- Origin: California, U.S.
- Genres: Christian alternative rock Alternative Rock Alternative Metal Grunge
- Years active: 1991–1995, 1998, 2003, 2017–2018
- Labels: Reunion, Rode Dog
- Past members: Tim Taber Andrew Prickett Eric Campuzano Wayne Everett
- Website: theprayerchain.com

= The Prayer Chain =

American Christian alternative rock band

The Prayer Chain was a 1990s Christian alternative rock band. The band has been called "the epitome of the Christian underground". The Prayer Chain was known for producing moody, angst-ridden music which was, in turn, the result of creative differences within the band and with their record label.

==History==

The Prayer Chain formed in February 1990 when Campuzano & Prickett's band, Laughing Boy, broke up at the same time as Taber's band, Tapestry, broke up. Campuzano knew Taber through a Bible study group. Originally, Taber both sang and played drums, though drum machines were also used. The band auditioned Everett to play drums later that year after meeting at a Prayer Chain show in California.
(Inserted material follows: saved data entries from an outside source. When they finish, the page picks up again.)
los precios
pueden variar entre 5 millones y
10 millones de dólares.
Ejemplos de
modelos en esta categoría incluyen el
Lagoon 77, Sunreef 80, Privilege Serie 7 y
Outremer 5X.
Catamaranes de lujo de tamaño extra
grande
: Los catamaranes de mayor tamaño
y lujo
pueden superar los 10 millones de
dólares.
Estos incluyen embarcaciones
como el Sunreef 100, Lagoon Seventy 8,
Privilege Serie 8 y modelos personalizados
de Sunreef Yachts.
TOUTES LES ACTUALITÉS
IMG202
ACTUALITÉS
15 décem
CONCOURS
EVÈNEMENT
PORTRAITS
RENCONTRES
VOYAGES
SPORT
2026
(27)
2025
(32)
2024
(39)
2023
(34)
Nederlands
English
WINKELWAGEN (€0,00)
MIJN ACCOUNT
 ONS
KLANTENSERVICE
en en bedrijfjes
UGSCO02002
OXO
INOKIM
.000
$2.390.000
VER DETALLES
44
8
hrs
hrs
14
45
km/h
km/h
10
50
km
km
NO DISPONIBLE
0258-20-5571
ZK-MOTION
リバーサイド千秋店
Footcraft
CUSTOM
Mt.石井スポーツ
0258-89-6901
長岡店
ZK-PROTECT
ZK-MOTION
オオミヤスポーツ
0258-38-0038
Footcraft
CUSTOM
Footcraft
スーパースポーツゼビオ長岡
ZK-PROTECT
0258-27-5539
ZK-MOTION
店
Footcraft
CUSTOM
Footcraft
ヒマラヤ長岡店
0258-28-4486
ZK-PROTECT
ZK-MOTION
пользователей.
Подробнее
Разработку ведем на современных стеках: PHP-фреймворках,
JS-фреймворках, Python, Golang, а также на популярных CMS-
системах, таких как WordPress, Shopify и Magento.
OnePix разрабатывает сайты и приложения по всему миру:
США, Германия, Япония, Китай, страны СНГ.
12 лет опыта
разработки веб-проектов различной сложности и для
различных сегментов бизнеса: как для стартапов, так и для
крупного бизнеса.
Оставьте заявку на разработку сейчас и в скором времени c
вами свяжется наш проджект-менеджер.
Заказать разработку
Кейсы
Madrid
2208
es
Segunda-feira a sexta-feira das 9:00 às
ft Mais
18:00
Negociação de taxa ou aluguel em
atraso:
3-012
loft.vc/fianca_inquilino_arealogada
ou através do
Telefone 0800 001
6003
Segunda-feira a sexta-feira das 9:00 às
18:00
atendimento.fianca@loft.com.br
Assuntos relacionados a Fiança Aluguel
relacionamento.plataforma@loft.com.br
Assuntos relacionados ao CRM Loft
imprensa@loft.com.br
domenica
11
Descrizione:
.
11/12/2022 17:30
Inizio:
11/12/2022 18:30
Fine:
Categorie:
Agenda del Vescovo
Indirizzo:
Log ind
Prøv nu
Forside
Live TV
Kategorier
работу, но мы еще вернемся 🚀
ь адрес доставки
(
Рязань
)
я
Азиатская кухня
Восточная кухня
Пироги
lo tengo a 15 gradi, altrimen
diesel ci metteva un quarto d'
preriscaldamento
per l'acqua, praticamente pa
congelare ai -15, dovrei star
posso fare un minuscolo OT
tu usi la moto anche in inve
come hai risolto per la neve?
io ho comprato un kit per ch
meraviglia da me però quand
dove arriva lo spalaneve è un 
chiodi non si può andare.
Their first album, The Neverland Sessions was recorded with Steve Hindalong at Neverland Studios and was released independently.

After signing to Reunion Records they put out the Whirlpool EP and started touring, while focusing on their first album, Shawl, released in 1993. In 1993, The Prayer Chain released their first collection of all new material since 1990. In April 1994, the band released their first live recording toward the end of the tour for Shawl. It included several bonus tracks from the Shawl era.
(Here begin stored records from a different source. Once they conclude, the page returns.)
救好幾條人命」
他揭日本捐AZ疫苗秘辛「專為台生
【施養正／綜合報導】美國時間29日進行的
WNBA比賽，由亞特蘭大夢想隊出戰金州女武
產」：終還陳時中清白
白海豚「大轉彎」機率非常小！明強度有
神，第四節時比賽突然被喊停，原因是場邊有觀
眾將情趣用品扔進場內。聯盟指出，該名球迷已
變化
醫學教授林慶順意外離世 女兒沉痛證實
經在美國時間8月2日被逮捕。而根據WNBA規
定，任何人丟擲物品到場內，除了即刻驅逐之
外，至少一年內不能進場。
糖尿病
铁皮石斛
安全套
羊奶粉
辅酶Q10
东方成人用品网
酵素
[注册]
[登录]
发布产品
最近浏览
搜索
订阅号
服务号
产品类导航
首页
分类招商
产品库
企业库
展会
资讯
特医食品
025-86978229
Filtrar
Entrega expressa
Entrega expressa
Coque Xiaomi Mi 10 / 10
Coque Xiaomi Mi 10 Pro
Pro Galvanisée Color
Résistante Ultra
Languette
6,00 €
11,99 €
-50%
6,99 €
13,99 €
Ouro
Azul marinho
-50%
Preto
After extensive national and international shows they started working on their album, Mercury, which was released in 1995. Originally the band wanted to do a worship-based album. Producer Steve Hindalong is credited by the band as helping bring the project together. Themes on the album include distance ("Mercury", "Creole", "Shiver", "Waterdogs") and disconnection ("Grylliade") as well as love ("Manta Rae" and "Bendy Line") and worship ("Humb", "Sky High" and "Sun Stoned").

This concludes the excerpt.